▶ HOW TO COMPLETE THIS TASK
Please count the lines in the data below that mention the word "them", then give only the total.
──────── ENTRIES SUPPLIED
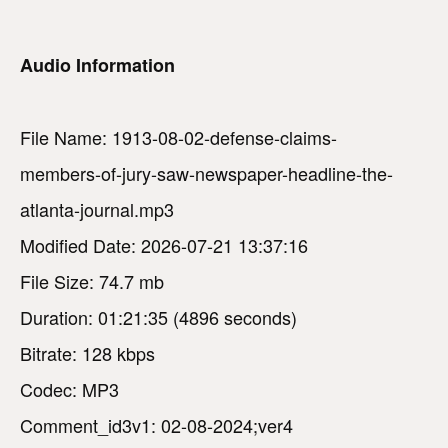
Audio Information
File Name: 1913-08-02-defense-claims-
members-of-jury-saw-newspaper-headline-the-
atlanta-journal.mp3
Modified Date: 2026-07-21 13:37:16
File Size: 74.7 mb
Duration: 01:21:35 (4896 seconds)
Bitrate: 128 kbps
Codec: MP3
Comment_id3v1: 02-08-2024;ver4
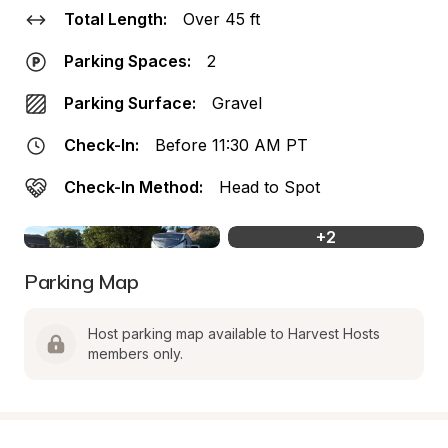
Total Length:
Over 45 ft
Parking Spaces:
2
Parking Surface:
Gravel
Check-In:
Before 11:30 AM PT
Check-In Method:
Head to Spot
+
2
Parking Map
Host parking map available to Harvest Hosts 
members only.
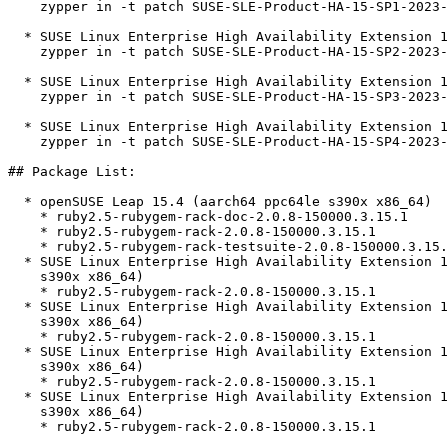
    zypper in -t patch SUSE-SLE-Product-HA-15-SP1-2023-725=1

  * SUSE Linux Enterprise High Availability Extension 15 SP2  

    zypper in -t patch SUSE-SLE-Product-HA-15-SP2-2023-725=1

  * SUSE Linux Enterprise High Availability Extension 15 SP3  

    zypper in -t patch SUSE-SLE-Product-HA-15-SP3-2023-725=1

  * SUSE Linux Enterprise High Availability Extension 15 SP4  

    zypper in -t patch SUSE-SLE-Product-HA-15-SP4-2023-725=1

## Package List:

  * openSUSE Leap 15.4 (aarch64 ppc64le s390x x86_64)

    * ruby2.5-rubygem-rack-doc-2.0.8-150000.3.15.1

    * ruby2.5-rubygem-rack-2.0.8-150000.3.15.1

    * ruby2.5-rubygem-rack-testsuite-2.0.8-150000.3.15.1

  * SUSE Linux Enterprise High Availability Extension 15 SP1 (aarch64 ppc64le

    s390x x86_64)

    * ruby2.5-rubygem-rack-2.0.8-150000.3.15.1

  * SUSE Linux Enterprise High Availability Extension 15 SP2 (aarch64 ppc64le

    s390x x86_64)

    * ruby2.5-rubygem-rack-2.0.8-150000.3.15.1

  * SUSE Linux Enterprise High Availability Extension 15 SP3 (aarch64 ppc64le

    s390x x86_64)

    * ruby2.5-rubygem-rack-2.0.8-150000.3.15.1

  * SUSE Linux Enterprise High Availability Extension 15 SP4 (aarch64 ppc64le

    s390x x86_64)

    * ruby2.5-rubygem-rack-2.0.8-150000.3.15.1
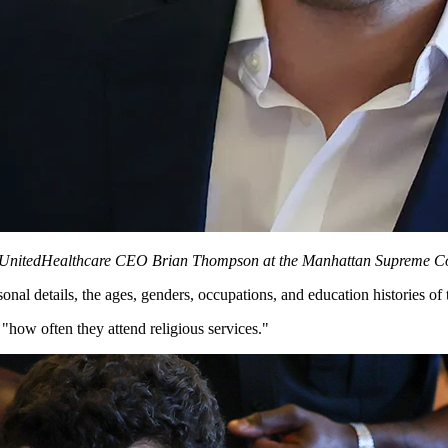
 of UnitedHealthcare CEO Brian Thompson at the Manhattan Supreme Co
al details, the ages, genders, occupations, and education histories of 
 "how often they attend religious services."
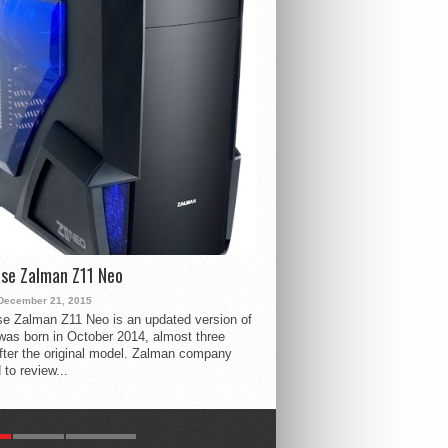
se Zalman Z11 Neo
December 21, 2015
e Zalman Z11 Neo is an updated version of
 was born in October 2014, almost three
fter the original model. Zalman company
 to review...
R
LATEST
COMMENTS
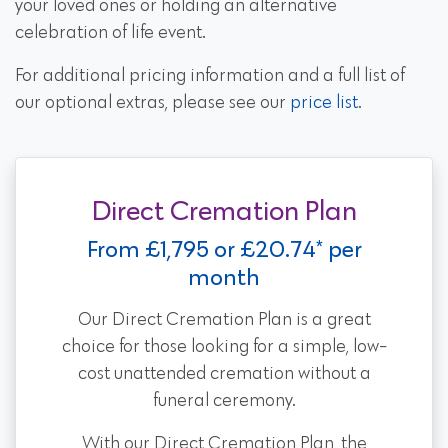
your loved ones or holding an alternative
celebration of life event.
For additional pricing information and a full list of
our optional extras, please see our
price list
.
Direct Cremation Plan
From £1,795 or £20.74* per
month
Our Direct Cremation Plan is a great
choice for those looking for a simple, low-
cost unattended cremation without a
funeral ceremony.
With our Direct Cremation Plan, the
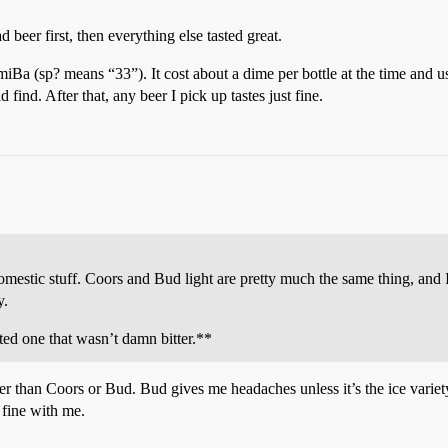
 beer first, then everything else tasted great.
Ba (sp? means “33”). It cost about a dime per bottle at the time and us
find. After that, any beer I pick up tastes just fine.
estic stuff. Coors and Bud light are pretty much the same thing, and I 
y.
ted one that wasn’t damn bitter.**
r than Coors or Bud. Bud gives me headaches unless it’s the ice variet
 fine with me.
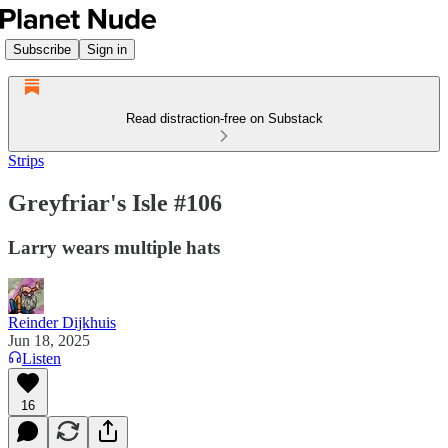
Subscribe
Sign in
Read distraction-free on Substack
Strips
Greyfriar's Isle #106
Larry wears multiple hats
Reinder Dijkhuis
Jun 18, 2025
Listen
16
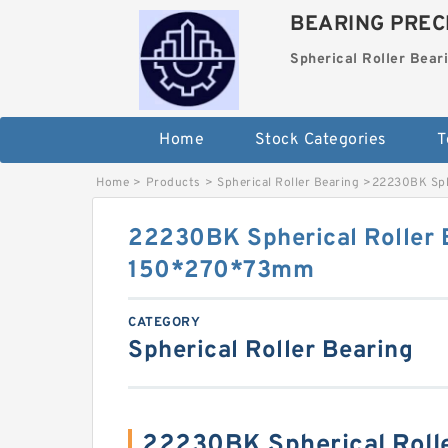
BEARING PRECI
Spherical Roller Bear
Home
Stock Categories
T
Home
>
Products
>
Spherical Roller Bearing
>
22230BK Sph
22230BK Spherical Roller 
150*270*73mm
CATEGORY
Spherical Roller Bearing
22230BK Spherical Roll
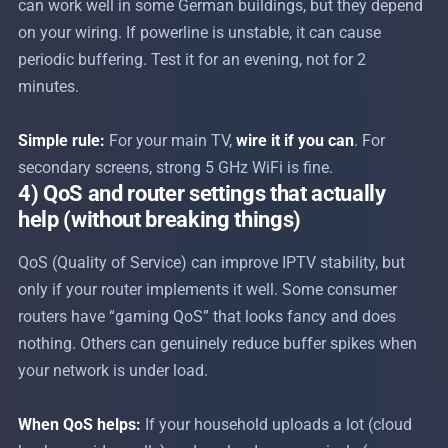
can work well in some German buildings, but they depend
on your wiring. If powerline is unstable, it can cause
periodic buffering. Test it for an evening, not for 2
minutes.
Simple rule:
For your main TV,
wire it if you can
. For
secondary screens, strong 5 GHz WiFi is fine.
4) QoS and router settings that actually
help (without breaking things)
QoS (Quality of Service) can improve IPTV stability, but
only if your router implements it well. Some consumer
routers have “gaming QoS” that looks fancy and does
nothing. Others can genuinely reduce buffer spikes when
your network is under load.
When QoS helps:
If your household uploads a lot (cloud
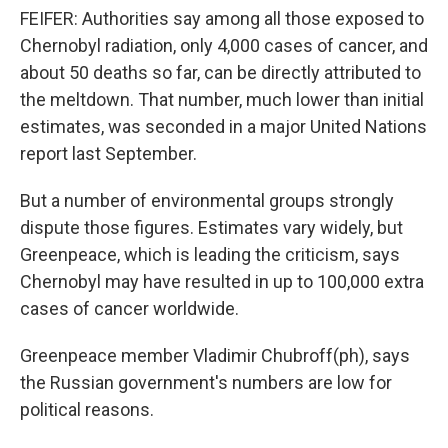
FEIFER: Authorities say among all those exposed to
Chernobyl radiation, only 4,000 cases of cancer, and
about 50 deaths so far, can be directly attributed to
the meltdown. That number, much lower than initial
estimates, was seconded in a major United Nations
report last September.
But a number of environmental groups strongly
dispute those figures. Estimates vary widely, but
Greenpeace, which is leading the criticism, says
Chernobyl may have resulted in up to 100,000 extra
cases of cancer worldwide.
Greenpeace member Vladimir Chubroff(ph), says
the Russian government's numbers are low for
political reasons.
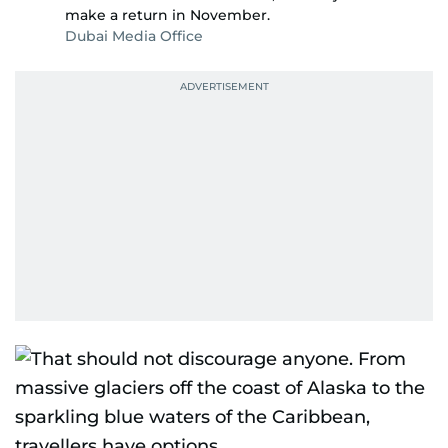
make a return in November.
Dubai Media Office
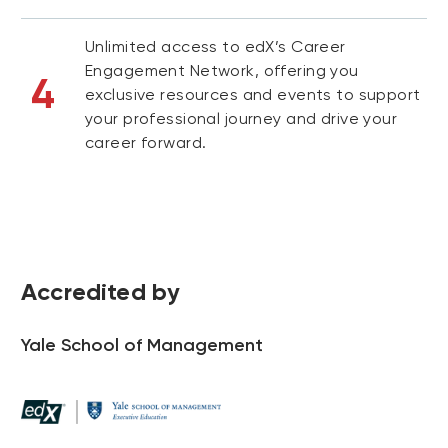
Unlimited access to edX’s Career
Engagement Network, offering you
4
exclusive resources and events to support
your professional journey and drive your
career forward.
Accredited by
Yale School of Management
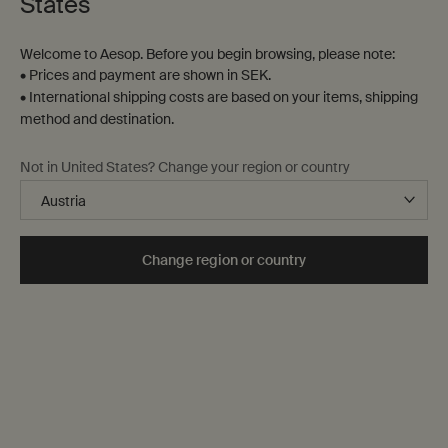
States
Welcome to Aesop. Before you begin browsing, please note:
• Prices and payment are shown in SEK.
• International shipping costs are based on your items, shipping
method and destination.
Not in United States? Change your region or country
Fragrance
Our fragrances are created with the hope that you find
wearing them as pleasurable as we find developing
Change region or country
them. Each fall into one—or, on occasion, two—of the
following fragrance families: floral, fresh, woody and
opulent.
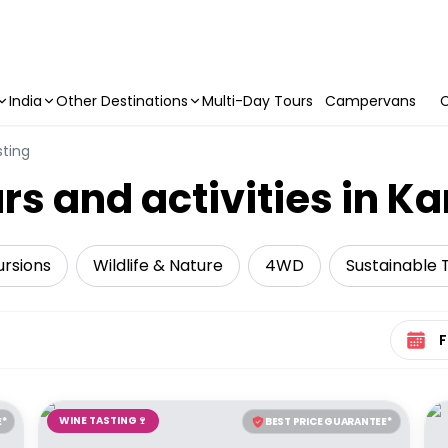
India
Other Destinations
Multi-Day Tours
Campervans
C
ting
rs and activities in K
ursions
Wildlife & Nature
4WD
Sustainable 
Select 
WINE TASTING🍷
E*
BEST PRICE GUARANTEE*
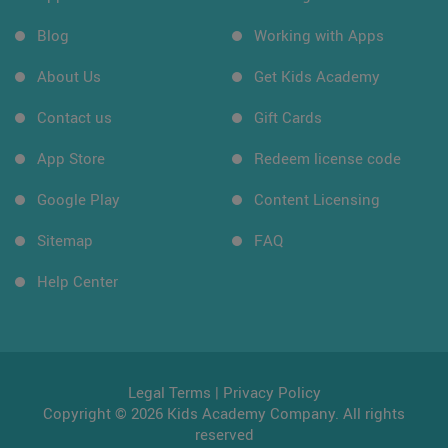
Blog
Working with Apps
About Us
Get Kids Academy
Contact us
Gift Cards
App Store
Redeem license code
Google Play
Content Licensing
Sitemap
FAQ
Help Center
Legal Terms
|
Privacy Policy
Copyright © 2026 Kids Academy Company. All rights
reserved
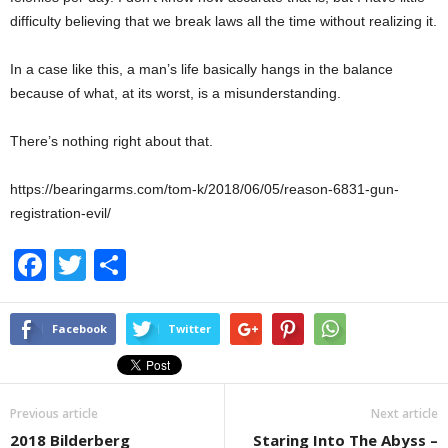
difficulty believing that we break laws all the time without realizing it.
In a case like this, a man’s life basically hangs in the balance
because of what, at its worst, is a misunderstanding.
There’s nothing right about that.
https://bearingarms.com/tom-k/2018/06/05/reason-6831-gun-
registration-evil/
F
T
S
a
wi
h
c
tt
ar
Facebook
Twitter
e
er
e
b
Previous article
Next article
o
2018 Bilderberg
Staring Into The Abyss –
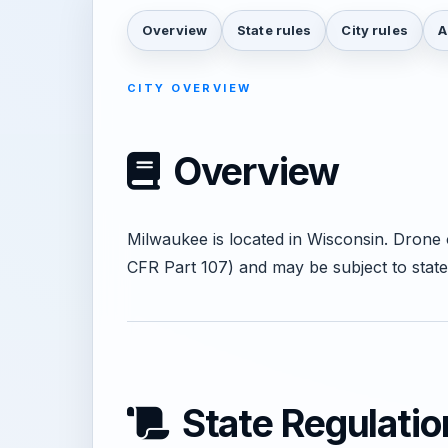
Overview
State rules
City rules
A
CITY OVERVIEW
Overview
Milwaukee is located in Wisconsin. Drone
CFR Part 107) and may be subject to state
State Regulatio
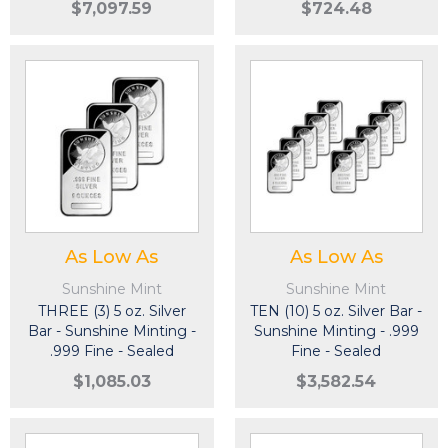
$7,097.59
$724.48
As Low As
As Low As
Sunshine Mint
Sunshine Mint
THREE (3) 5 oz. Silver
TEN (10) 5 oz. Silver Bar -
Bar - Sunshine Minting -
Sunshine Minting - .999
.999 Fine - Sealed
Fine - Sealed
$1,085.03
$3,582.54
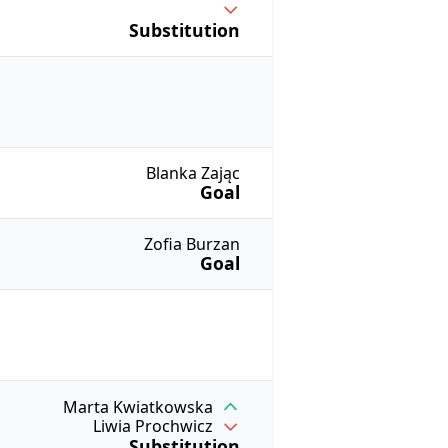
Substitution
Blanka Zając
Goal
Zofia Burzan
Goal
Marta Kwiatkowska
Liwia Prochwicz
Substitution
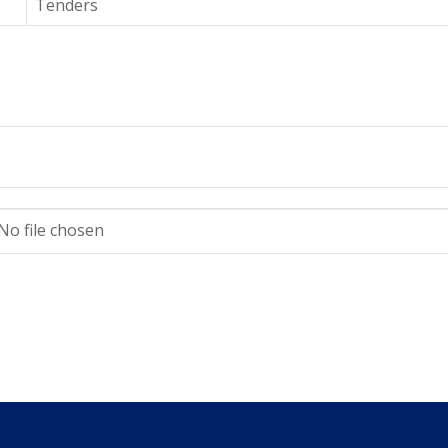
Tenders
No file chosen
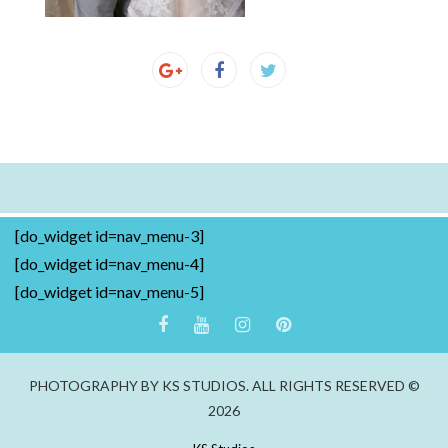
[do_widget id=nav_menu-3]
[do_widget id=nav_menu-4]
[do_widget id=nav_menu-5]
PHOTOGRAPHY BY KS STUDIOS. ALL RIGHTS RESERVED ©
2026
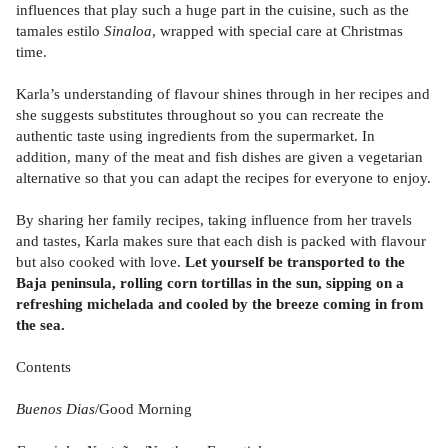
influences that play such a huge part in the cuisine, such as the
tamales estilo
Sinaloa
, wrapped with special care at Christmas
time.
Karla’s understanding of flavour shines through in her recipes and
she suggests substitutes throughout so you can recreate the
authentic taste using ingredients from the supermarket. In
addition, many of the meat and fish dishes are given a vegetarian
alternative so that you can adapt the recipes for everyone to enjoy.
By sharing her family recipes, taking influence from her travels
and tastes, Karla makes sure that each dish is packed with flavour
but also cooked with love.
Let yourself be transported to the
Baja peninsula, rolling corn tortillas in the sun, sipping on a
refreshing michelada and cooled by the breeze coming in from
the sea.
Contents
Buenos Dias
/Good Morning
────────────────
▶ ANSWER SECTION
2